Anjali’s service, TIMBY, came to be while working on the film Silas as a way to increase the exchange of information and collect media for the film.
Storytelling can be extractive — you come in, you tell the story, and you leave. By developing TIMBY while telling the story of Silas, it provided a long-term system to help locals solve their own problems.
TIMBY operates on a SAS model, which mainly relies on revenue from subscriptions. The tool has spread to so many different countries and organizations that the TIMBY team works with whoever wants to use it to build it to work for them.
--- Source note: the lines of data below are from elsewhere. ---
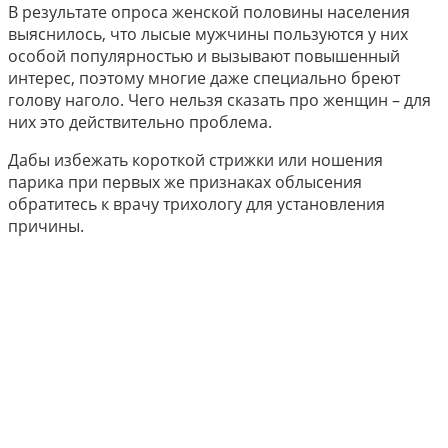
В результате опроса женской половины населения
выяснилось, что лысые мужчины пользуются у них
особой популярностью и вызывают повышенный
интерес, поэтому многие даже специально бреют
голову наголо. Чего нельзя сказать про женщин – для
них это действительно проблема.
Дабы избежать короткой стрижки или ношения
парика при первых же признаках облысения
обратитесь к врачу трихологу для установления
причины.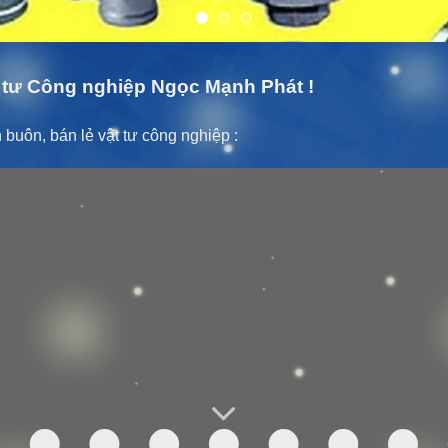
tư Công nghiệp Ngọc Mạnh Phát !
buôn, bán lẻ vật tư công nghiệp :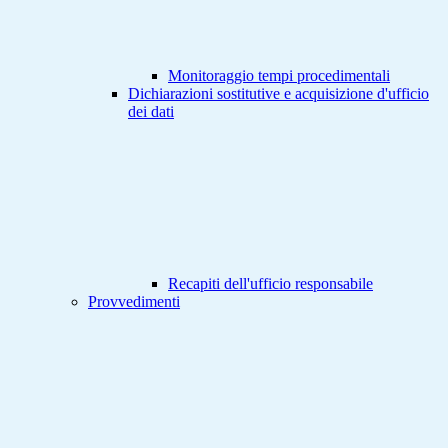
Monitoraggio tempi procedimentali
Dichiarazioni sostitutive e acquisizione d'ufficio
dei dati
Recapiti dell'ufficio responsabile
Provvedimenti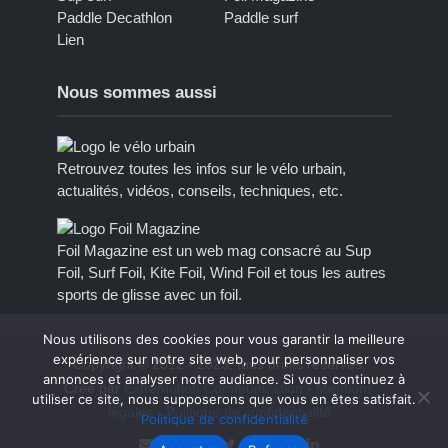
Paddle Decathlon
Paddle surf
Lien
Nous sommes aussi
Retrouvez toutes les infos sur le vélo urbain,
actualités, vidéos, conseils, techniques, etc.
Foil Magazine est un web mag consacré au Sup
Foil, Surf Foil, Kite Foil, Wind Foil et tous les autres
sports de glisse avec un foil.
Nous utilisons des cookies pour vous garantir la meilleure
expérience sur notre site web, pour personnaliser vos
Copyright © 2012 - 2023, tous droits réservés.
annonces et analyser notre audiance. Si vous continuez à
Créé par
Extremotion Communication
-
Mentions
utiliser ce site, nous supposerons que vous en êtes satisfait.
légales
-
Politique de confidentialité
Politique de confidentialité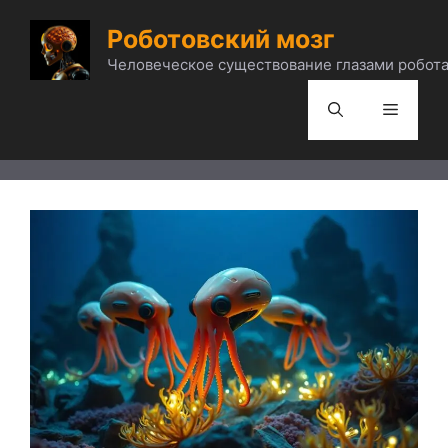
Перейти
Роботовский мозг
к
содержимому
Человеческое существование глазами робота
Меню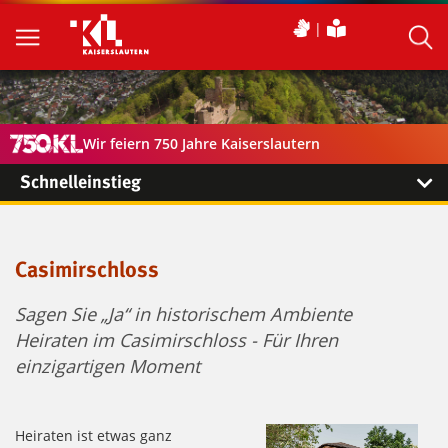
Wir feiern 750 Jahre Kaiserslautern
Schnelleinstieg
Casimirschloss
Sagen Sie „Ja“ in historischem Ambiente
Heiraten im Casimirschloss - Für Ihren
einzigartigen Moment
Heiraten ist etwas ganz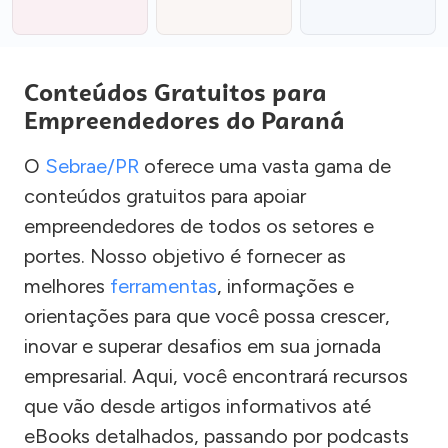
Conteúdos Gratuitos para
Empreendedores do Paraná
O
Sebrae/PR
oferece uma vasta gama de
conteúdos gratuitos para apoiar
empreendedores de todos os setores e
portes. Nosso objetivo é fornecer as
melhores
ferramentas
, informações e
orientações para que você possa crescer,
inovar e superar desafios em sua jornada
empresarial. Aqui, você encontrará recursos
que vão desde artigos informativos até
eBooks detalhados, passando por podcasts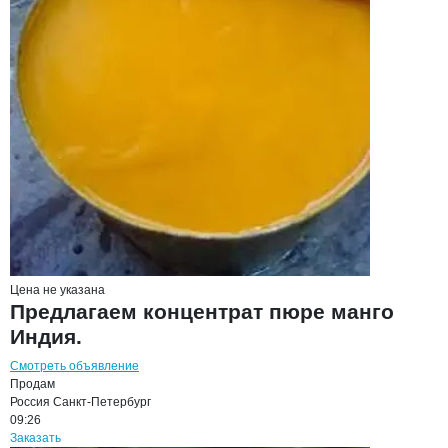
Цена не указана
Предлагаем концентрат пюре манго
Индия.
Смотреть объявление
Продам
Россия
Санкт-Петербург
09:26
Заказать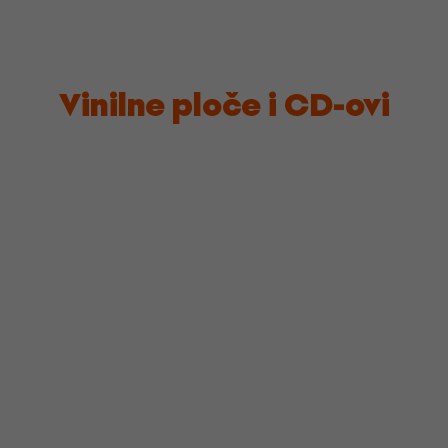
Vinilne ploče i CD-ovi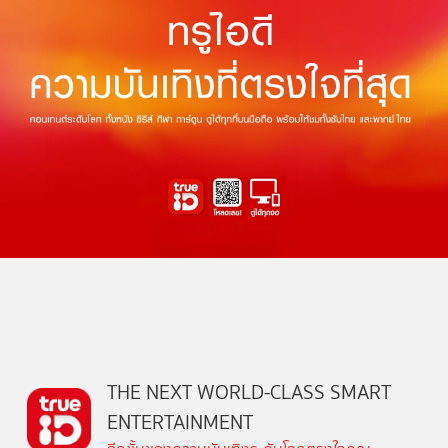
THE NEXT WORLD-CLASS SMART
ENTERTAINMENT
The point of most tech developments is to empower people to do what they want to do quicker and better — TIMBY shows that:
- There are ways to use tech to adapt to different circumstances to help humans across the globe.
- You don’t need a background in tech to build something amazing.
“All of my films have been about this idea of changing your world.” — @anjalinayar [0:07:21]
“Empowering people with their own data and enabling them to control, own, host, and manage data was so much more influential than what I, as a journalist could do in terms of the storytelling.” — @anjalinayar [0:17:59]
“My career has been centrally motivated to push the needle forward for environmental and social justice issues. Taking the left turns necessary to be most effective.” — @anjalinayar [0:18:57]
‘One has to look beyond one’s own ego to make a successful or impactful product’ — Anjali Nayar [0:19:26]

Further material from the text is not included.